TASK TO COMPLETE:
The response must be made up of the lines in the entries below that contain "snaptubeapp".

Start of MATERIAL FOR THE TASK

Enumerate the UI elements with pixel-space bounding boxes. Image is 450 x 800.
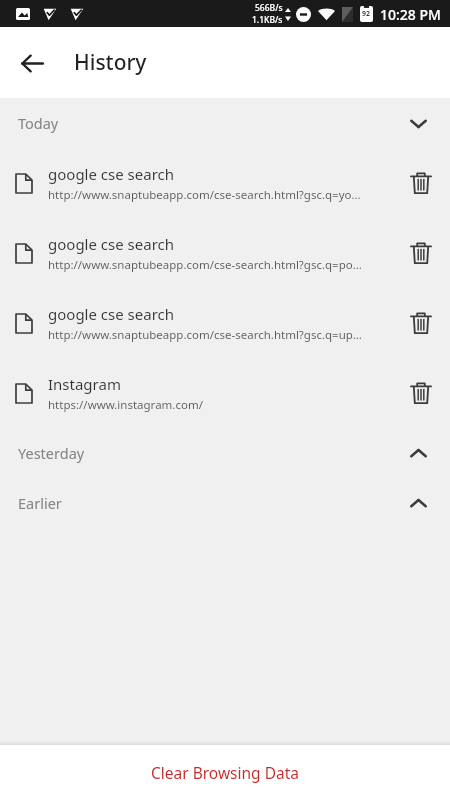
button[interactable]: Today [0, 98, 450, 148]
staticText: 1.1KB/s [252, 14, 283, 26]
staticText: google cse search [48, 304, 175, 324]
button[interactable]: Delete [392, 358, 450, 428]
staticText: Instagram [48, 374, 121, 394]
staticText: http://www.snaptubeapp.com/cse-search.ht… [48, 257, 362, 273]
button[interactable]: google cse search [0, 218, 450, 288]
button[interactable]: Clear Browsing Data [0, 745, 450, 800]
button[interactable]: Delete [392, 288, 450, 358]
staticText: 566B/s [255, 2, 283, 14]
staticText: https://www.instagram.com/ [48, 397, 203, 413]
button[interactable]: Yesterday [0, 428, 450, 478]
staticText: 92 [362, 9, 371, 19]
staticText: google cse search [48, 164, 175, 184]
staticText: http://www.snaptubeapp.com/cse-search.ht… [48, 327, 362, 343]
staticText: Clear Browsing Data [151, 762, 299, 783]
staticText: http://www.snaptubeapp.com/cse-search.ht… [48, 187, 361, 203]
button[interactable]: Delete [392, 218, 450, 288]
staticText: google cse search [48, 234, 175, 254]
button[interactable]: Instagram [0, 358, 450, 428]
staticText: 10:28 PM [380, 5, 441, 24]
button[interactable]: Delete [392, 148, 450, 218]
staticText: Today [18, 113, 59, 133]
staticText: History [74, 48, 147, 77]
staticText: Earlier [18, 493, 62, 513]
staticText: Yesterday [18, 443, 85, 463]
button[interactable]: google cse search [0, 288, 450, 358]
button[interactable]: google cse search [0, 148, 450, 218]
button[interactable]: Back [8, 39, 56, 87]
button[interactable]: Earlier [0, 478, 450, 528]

End of MATERIAL FOR THE TASK
Start of MATERIAL FOR THE TASK

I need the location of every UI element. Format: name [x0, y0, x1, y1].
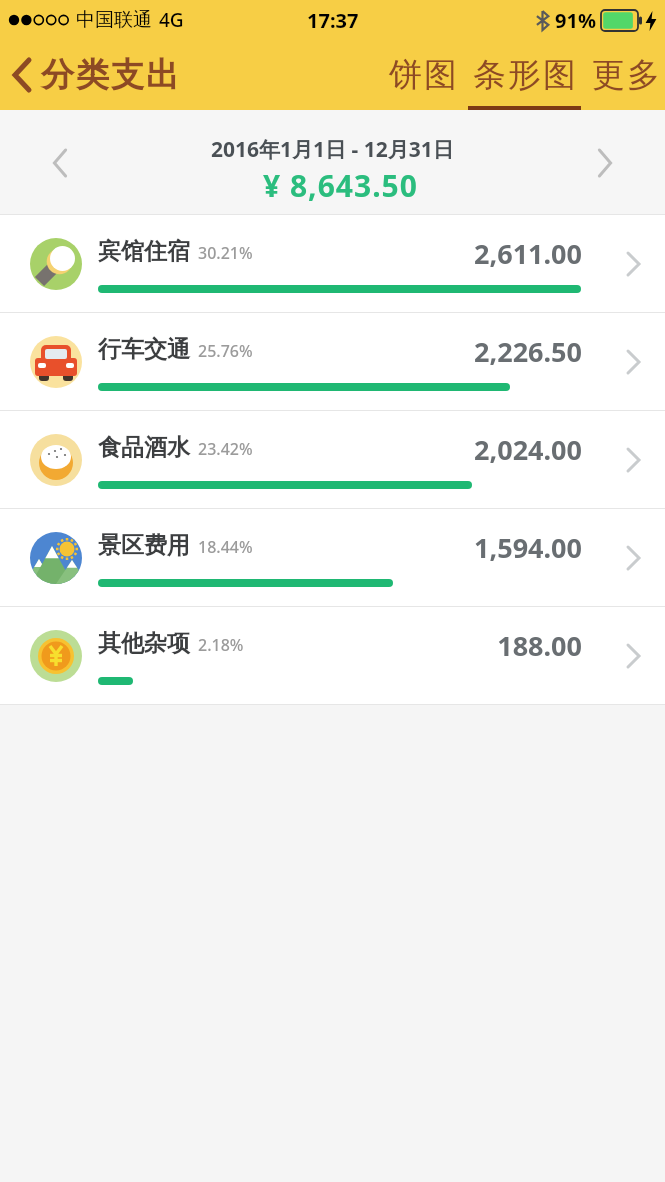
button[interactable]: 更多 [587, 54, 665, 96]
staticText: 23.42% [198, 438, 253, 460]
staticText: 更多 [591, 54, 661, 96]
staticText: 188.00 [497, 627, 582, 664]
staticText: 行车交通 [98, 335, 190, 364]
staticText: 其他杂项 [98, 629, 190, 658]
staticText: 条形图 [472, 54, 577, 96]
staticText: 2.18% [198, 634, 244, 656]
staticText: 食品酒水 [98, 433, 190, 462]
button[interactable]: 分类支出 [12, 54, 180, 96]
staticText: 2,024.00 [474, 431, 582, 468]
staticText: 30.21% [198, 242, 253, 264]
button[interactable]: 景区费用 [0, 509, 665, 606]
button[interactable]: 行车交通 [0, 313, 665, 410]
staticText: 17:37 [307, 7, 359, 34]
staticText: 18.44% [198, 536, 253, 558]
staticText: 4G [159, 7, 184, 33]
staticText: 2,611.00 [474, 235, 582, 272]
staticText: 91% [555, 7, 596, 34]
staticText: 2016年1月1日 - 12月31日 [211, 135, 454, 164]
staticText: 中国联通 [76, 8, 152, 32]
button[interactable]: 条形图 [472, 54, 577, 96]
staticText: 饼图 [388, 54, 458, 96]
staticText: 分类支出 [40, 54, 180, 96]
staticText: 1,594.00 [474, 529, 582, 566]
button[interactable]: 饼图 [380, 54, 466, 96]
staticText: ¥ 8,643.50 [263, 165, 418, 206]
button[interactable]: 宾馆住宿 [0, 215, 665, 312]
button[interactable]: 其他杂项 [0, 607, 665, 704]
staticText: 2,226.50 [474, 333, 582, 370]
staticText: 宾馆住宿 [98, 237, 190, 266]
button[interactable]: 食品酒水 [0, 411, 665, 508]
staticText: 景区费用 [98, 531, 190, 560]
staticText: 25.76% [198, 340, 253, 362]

End of MATERIAL FOR THE TASK
Start of MATERIAL FOR THE TASK

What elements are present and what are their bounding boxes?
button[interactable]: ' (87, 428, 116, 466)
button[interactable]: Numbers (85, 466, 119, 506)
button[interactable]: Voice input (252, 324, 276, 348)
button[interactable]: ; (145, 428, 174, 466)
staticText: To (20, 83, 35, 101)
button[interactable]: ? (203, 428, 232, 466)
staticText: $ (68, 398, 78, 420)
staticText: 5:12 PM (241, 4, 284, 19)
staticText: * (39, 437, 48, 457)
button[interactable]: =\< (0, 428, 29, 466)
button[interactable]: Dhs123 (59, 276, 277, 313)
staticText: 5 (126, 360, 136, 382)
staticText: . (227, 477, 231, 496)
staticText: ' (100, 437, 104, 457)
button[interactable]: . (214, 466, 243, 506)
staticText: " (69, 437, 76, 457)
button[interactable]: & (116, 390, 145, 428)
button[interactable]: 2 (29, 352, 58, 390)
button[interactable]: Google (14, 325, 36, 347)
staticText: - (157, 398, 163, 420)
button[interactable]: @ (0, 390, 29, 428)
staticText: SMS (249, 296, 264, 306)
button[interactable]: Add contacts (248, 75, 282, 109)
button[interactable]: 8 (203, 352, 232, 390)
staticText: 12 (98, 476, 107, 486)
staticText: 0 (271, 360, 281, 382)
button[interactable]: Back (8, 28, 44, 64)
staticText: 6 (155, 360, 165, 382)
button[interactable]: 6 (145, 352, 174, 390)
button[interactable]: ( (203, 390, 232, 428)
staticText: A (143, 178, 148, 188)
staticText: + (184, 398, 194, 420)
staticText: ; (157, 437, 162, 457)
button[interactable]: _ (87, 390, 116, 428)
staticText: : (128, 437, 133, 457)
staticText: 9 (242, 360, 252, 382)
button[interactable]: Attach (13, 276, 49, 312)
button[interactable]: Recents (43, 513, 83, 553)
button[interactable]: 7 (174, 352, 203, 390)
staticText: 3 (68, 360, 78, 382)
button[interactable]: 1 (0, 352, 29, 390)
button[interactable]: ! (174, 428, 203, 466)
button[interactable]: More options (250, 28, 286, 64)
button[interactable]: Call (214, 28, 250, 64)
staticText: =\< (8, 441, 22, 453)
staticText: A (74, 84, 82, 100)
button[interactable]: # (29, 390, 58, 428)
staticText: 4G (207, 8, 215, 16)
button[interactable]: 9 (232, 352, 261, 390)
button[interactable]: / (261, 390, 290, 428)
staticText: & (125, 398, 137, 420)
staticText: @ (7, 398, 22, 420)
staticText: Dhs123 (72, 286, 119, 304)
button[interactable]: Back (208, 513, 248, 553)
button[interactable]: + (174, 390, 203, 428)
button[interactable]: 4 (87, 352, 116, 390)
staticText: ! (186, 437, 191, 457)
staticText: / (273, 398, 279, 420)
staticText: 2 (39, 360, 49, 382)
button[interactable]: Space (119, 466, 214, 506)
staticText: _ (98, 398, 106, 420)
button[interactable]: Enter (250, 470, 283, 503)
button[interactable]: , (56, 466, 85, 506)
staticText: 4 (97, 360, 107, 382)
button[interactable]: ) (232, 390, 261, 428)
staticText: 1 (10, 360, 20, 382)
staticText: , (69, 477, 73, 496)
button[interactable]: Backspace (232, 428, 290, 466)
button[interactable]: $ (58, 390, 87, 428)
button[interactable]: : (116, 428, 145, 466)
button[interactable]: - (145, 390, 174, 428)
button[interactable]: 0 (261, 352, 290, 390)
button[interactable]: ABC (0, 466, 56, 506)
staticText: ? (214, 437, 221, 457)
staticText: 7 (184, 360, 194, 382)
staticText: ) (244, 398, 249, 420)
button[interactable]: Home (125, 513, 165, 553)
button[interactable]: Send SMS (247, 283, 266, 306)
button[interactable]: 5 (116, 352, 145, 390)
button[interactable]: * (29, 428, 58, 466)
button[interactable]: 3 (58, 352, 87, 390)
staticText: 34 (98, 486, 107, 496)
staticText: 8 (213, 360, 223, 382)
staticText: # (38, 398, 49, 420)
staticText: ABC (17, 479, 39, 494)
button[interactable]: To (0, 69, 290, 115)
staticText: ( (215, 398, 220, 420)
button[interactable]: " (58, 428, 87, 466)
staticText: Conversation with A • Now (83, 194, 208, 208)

End of MATERIAL FOR THE TASK

EXERCISE SOLUTION:
staticText: http://www.snaptubeapp.com/cse-search.ht… [48, 257, 362, 273]
staticText: http://www.snaptubeapp.com/cse-search.ht… [48, 327, 362, 343]
staticText: http://www.snaptubeapp.com/cse-search.ht… [48, 187, 361, 203]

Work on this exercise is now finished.